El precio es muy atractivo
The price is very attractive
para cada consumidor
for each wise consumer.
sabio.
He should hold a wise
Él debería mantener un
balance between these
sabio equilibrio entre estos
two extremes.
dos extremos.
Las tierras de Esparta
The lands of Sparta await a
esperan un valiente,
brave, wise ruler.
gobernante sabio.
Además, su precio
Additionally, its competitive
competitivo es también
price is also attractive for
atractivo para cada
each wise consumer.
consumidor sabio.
■ ■ ■ ■ ■
| What you should do |
Send back, unchanged, every line of the records from the one with "atractivo para cada" through the last.

| Solution for this task |
atractivo para cada
each wise consumer.
consumidor sabio.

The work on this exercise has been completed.